Cybersecurity – the discipline associated with protecting systems, networks, and products from cyber attack – has been on the forefront of concerns in the Department of Defense for decades. While this will continue to be a critical aspect for defense systems, cyber-resilience is becoming increasingly important. SERC Researcher, Dr. Peter Beling, Virginia Tech, has led research tasks on operational resilience – the ability of systems to resist, absorb, and recover from or adapt to an adverse occurrence. The tasks explore not only principles for and definition characteristics of operational resilience, but also the special development, testing, and evaluation considerations needed for operational resilience. A principal outcome of these projects is a framework for determining requirements for resilience and associated test metrics.
In prior SERC research projects, the research team developed mission aware (MA) architecture, a reference architecture for operational resilience of cyber-physical systems. The primary feature of the MA architecture is a sentinel that monitors the system or mission being protected, detects abnormal behavior or other signs of loss of function, alerts system users or mission owners to detected loss of function, and has the capability to switch the system or mission to a resilient mode of operation, which is a distinct and separate method of operation. Resilient modes of operation are designed so that the system can still meet the primary objectives of the mission, though with possible loss of operational performance. In addition, resilience includes containing the immediate consequences of the detected attack and post-attack forensic support based upon the data collected for addressing anomalies.
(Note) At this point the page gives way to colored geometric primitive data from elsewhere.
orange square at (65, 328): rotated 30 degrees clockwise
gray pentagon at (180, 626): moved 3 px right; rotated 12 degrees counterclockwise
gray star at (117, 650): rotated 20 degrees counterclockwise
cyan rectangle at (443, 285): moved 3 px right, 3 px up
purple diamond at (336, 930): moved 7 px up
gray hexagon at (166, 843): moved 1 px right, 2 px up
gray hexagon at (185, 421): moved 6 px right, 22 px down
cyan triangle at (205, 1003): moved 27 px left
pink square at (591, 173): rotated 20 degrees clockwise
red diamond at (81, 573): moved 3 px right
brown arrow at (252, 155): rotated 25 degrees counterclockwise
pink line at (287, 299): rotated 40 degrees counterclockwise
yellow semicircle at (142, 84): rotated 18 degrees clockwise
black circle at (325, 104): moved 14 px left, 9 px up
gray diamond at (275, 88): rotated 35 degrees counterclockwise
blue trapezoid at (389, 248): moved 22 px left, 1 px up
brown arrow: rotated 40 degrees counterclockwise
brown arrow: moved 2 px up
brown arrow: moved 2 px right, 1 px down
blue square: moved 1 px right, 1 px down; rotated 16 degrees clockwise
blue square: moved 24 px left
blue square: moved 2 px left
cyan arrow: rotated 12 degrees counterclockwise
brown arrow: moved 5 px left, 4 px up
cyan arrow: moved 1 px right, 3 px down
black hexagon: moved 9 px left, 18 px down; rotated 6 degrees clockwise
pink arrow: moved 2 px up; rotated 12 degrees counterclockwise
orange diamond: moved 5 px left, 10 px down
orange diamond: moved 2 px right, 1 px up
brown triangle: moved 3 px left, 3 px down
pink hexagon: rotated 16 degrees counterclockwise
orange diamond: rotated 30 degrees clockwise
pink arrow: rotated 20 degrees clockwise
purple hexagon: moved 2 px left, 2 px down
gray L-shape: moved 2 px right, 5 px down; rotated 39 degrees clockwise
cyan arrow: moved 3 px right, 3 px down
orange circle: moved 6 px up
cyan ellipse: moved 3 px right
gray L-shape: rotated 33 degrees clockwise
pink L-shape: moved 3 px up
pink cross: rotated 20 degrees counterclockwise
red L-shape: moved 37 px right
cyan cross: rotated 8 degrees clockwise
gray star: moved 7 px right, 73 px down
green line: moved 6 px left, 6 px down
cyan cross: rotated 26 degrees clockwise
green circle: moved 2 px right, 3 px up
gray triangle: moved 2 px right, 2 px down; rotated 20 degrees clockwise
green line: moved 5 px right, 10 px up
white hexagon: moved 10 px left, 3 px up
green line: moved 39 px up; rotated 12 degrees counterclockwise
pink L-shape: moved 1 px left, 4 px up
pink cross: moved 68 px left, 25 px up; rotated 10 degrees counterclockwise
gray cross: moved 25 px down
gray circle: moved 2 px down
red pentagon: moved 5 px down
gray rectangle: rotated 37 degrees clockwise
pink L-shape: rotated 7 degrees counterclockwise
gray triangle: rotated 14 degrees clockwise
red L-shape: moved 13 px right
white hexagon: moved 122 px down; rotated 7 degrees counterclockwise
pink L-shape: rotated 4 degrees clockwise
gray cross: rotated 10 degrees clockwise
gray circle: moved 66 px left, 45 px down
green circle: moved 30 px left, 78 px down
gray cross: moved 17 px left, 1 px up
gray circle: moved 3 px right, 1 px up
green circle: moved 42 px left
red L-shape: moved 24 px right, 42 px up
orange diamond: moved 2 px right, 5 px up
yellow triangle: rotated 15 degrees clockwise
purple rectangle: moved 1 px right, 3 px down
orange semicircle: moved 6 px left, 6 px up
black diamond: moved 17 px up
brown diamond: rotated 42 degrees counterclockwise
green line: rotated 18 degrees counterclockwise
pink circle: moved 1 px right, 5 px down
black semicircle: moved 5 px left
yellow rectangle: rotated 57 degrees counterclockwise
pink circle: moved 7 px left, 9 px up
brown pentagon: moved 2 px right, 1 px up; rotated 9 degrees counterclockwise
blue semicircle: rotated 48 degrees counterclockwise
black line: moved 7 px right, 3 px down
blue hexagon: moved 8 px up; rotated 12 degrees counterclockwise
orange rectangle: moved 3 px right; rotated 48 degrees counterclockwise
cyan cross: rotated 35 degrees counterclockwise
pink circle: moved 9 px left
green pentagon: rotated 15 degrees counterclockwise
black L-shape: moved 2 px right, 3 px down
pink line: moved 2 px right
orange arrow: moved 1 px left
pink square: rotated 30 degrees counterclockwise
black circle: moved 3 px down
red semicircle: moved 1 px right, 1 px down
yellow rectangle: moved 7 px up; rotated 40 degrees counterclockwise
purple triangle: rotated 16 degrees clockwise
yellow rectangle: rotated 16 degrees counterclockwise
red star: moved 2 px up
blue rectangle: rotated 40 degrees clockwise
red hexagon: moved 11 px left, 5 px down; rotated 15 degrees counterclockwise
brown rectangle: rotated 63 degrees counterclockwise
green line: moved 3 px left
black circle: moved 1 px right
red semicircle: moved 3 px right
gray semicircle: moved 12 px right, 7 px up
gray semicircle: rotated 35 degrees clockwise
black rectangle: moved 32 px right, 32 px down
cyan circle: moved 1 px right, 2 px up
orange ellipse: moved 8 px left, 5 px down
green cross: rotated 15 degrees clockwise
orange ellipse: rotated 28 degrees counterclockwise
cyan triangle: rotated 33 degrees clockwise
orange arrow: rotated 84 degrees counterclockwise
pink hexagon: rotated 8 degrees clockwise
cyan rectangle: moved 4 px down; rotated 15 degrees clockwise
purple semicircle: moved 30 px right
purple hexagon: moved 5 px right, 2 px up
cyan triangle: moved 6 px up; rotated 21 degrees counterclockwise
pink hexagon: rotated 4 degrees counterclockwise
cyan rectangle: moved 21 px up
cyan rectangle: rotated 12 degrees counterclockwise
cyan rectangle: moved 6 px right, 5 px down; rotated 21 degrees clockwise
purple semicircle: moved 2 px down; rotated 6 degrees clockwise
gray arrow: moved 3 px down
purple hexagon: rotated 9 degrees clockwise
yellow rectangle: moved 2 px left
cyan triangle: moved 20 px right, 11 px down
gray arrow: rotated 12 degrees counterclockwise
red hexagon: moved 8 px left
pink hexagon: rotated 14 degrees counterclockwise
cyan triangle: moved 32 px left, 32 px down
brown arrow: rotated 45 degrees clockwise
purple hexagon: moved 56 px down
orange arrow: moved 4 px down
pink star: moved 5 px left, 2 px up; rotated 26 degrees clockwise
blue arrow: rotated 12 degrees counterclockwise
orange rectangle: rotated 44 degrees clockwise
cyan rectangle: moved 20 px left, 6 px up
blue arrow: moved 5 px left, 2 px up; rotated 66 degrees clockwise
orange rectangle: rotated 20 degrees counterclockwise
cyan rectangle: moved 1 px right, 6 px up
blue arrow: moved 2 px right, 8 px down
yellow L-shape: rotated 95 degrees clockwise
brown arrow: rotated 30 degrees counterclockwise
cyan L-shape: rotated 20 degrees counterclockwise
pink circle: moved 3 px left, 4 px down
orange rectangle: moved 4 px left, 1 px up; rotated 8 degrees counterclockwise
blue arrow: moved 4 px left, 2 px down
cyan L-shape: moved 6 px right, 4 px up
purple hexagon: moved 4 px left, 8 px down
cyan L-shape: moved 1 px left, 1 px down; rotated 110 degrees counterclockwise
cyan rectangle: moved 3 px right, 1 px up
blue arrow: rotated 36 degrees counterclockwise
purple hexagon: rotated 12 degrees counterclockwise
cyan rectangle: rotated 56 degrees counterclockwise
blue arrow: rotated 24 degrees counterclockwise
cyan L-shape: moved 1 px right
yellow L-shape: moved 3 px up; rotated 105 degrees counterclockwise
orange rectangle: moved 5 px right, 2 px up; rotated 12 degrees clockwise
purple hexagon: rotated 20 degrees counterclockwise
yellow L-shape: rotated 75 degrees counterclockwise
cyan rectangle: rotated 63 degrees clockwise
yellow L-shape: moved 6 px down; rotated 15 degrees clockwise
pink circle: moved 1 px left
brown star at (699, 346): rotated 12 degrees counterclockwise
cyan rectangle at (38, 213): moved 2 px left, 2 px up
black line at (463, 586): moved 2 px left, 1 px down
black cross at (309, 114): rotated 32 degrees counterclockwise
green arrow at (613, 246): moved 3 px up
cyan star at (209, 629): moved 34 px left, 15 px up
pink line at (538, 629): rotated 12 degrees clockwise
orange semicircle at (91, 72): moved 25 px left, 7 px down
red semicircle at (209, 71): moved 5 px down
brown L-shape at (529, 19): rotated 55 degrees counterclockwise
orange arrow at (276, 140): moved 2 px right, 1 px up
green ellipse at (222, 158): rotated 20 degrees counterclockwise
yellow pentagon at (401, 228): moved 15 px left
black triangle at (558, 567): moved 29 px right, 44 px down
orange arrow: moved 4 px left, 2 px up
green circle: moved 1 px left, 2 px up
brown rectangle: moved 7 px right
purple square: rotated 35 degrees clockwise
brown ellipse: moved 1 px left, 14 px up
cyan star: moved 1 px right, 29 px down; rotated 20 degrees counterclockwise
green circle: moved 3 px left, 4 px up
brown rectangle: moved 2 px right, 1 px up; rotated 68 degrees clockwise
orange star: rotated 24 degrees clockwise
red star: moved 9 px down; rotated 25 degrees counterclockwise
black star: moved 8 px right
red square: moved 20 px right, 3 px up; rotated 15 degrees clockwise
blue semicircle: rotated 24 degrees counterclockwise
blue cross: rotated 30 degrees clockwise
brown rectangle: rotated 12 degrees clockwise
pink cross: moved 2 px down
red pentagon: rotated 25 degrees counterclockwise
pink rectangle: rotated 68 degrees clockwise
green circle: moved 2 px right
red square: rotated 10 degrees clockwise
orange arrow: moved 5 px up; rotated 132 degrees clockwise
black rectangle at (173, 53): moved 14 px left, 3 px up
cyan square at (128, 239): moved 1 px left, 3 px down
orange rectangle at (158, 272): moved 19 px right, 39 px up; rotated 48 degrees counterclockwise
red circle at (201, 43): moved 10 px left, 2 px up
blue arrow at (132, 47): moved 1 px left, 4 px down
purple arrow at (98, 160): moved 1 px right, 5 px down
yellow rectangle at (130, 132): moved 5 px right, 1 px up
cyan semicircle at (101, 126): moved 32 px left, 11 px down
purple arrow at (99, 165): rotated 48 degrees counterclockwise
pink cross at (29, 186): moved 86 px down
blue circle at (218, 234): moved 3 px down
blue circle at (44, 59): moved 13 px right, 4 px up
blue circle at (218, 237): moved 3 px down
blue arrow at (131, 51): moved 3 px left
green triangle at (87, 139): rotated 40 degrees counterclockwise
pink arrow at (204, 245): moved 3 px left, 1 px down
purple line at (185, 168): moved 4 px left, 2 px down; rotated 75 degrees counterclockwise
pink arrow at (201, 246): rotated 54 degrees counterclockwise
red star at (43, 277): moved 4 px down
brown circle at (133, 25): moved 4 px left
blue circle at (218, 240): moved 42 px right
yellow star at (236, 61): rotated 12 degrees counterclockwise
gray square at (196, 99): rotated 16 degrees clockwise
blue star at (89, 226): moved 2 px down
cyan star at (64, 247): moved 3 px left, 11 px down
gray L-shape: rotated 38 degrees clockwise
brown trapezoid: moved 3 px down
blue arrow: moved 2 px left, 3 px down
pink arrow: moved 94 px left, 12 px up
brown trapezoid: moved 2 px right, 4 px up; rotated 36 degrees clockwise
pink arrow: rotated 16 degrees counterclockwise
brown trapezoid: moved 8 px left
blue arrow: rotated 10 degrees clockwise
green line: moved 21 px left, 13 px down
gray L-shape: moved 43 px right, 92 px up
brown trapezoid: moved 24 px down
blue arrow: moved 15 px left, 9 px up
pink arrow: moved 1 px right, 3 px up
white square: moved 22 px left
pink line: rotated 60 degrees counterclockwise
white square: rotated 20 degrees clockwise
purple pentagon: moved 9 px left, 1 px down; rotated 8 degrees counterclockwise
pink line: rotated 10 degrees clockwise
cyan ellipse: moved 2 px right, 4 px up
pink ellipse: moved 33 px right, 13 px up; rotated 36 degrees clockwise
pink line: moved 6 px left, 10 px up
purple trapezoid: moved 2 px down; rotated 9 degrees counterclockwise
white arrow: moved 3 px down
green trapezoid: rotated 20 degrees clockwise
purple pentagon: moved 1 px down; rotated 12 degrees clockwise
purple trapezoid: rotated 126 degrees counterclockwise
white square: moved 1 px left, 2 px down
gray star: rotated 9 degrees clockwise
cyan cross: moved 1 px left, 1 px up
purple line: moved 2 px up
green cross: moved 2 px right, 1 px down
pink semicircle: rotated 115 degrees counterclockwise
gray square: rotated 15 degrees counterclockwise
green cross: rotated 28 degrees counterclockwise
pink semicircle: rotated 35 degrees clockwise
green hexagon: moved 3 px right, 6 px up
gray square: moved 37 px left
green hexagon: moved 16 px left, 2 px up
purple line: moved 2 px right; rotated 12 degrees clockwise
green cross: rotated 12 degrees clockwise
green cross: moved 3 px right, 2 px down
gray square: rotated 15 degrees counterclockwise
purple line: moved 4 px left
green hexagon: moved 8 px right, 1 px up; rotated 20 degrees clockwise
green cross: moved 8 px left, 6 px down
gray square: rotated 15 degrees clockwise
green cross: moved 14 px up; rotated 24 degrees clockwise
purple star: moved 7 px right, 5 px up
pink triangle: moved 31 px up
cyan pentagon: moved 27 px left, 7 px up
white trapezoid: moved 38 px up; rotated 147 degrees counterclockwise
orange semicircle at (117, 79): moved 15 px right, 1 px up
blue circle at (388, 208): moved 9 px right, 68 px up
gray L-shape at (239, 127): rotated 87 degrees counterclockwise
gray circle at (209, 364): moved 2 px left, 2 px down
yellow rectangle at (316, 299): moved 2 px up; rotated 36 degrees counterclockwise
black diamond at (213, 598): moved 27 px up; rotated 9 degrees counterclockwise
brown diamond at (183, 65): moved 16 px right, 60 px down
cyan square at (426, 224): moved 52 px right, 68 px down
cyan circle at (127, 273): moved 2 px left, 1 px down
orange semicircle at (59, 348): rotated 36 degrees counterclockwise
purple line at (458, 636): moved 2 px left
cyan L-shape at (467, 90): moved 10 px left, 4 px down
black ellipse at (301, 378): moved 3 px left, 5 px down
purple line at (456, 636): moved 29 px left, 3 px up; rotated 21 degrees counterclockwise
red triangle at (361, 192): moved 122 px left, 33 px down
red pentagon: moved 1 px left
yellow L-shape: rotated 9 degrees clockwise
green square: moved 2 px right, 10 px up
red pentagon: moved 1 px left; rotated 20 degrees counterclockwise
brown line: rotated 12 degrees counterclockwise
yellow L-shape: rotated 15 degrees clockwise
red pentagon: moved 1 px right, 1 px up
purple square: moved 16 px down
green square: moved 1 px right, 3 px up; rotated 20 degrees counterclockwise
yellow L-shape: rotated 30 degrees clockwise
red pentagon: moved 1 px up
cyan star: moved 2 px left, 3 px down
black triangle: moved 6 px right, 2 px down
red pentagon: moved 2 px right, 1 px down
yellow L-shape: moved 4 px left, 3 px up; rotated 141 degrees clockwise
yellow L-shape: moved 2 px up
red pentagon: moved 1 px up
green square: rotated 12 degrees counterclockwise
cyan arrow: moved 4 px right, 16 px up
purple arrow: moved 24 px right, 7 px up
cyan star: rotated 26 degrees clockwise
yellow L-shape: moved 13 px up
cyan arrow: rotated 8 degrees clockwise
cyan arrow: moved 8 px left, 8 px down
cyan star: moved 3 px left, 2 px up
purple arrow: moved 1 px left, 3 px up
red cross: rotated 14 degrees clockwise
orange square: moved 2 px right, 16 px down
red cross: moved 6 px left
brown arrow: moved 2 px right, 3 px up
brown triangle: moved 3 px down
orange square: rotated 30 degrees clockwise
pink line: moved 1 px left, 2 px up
Dr. Beling explained, “It is generally recognized that we cannot prevent all cyber threats from impacting our systems, so there are a lot of ways when looking at something like a weapons system or vehicle or any military system where there is a lot of opportunity for advanced persistent threats to have an impact. Adversaries can find a way into systems. This work focuses on the idea of resilience to cyber attacks and potentially other disruptions. Resilience is the capacity of a system to fight through and recover from a successful attack. This is important for trying to react to persistent threats.”
The role of systems engineers in resilience is to help people understand how to design cyber-resilient systems, test for them, and take them through the systems engineering process. The SERC research is attempting to deal with that question of considering resilience and doing it early in the systems lifecycle before requirements and design have advanced. The goal is to reason about cyber-resilience before the system exists. The key to the notion is looking at the functions of the system and how those potentially play a role in providing resilience. Dr. Beling continued, “Thinking at a functional level instead of about hardware and software is something we can do before we make those choices on system elements. Model-based systems engineering and digital engineering techniques help us reason about how a system might respond to an attack or other adverse condition. That capability, in turn, gives us a basis for exploring trades and design and architecting ultimately for setting requirements and thinking through issues like testing the system for resilience.”
Many MBSE efforts and perspectives focus on the infrastructure of a system, its interfaces, or parametrics. This is a shift to focus on notions of system function – how the elements end up working together. That is the key to understanding what must be preserved about a system under attack and a key to understanding how to go about preserving those functions.
These tasks may ultimately impact how programs manage things but also how community understands how functional modeling is central to the development of secure and cyber-resilient engineered systems for the DoD. The team is currently engaged with the Defense Acquisition University (DAU) and developing courseware around cyber-resilience as a follow-on activity. An essential step is to help DAU, and by extension the workforce, understand how to support cyber-resilience in acquisition through the use of systems modeling and digital engineering.
The team is also actively identifying programs to pilot these methods and tools and to help people in the programs apply them. For additional information or for interest in the pilot process, contact Dr. Peter Beling.
The “WRT-1022: Developmental Test and Evaluation (DTE&A) and Cyberattack Resilient Systems” Final Technical Report was re-released on October 7, 2021.
The WRT-1033: Transitioning Mission Aware Concepts and Methods to Evaluate Cost/Risk Decisions for Security Final Technical Report was released on October 10, 2021.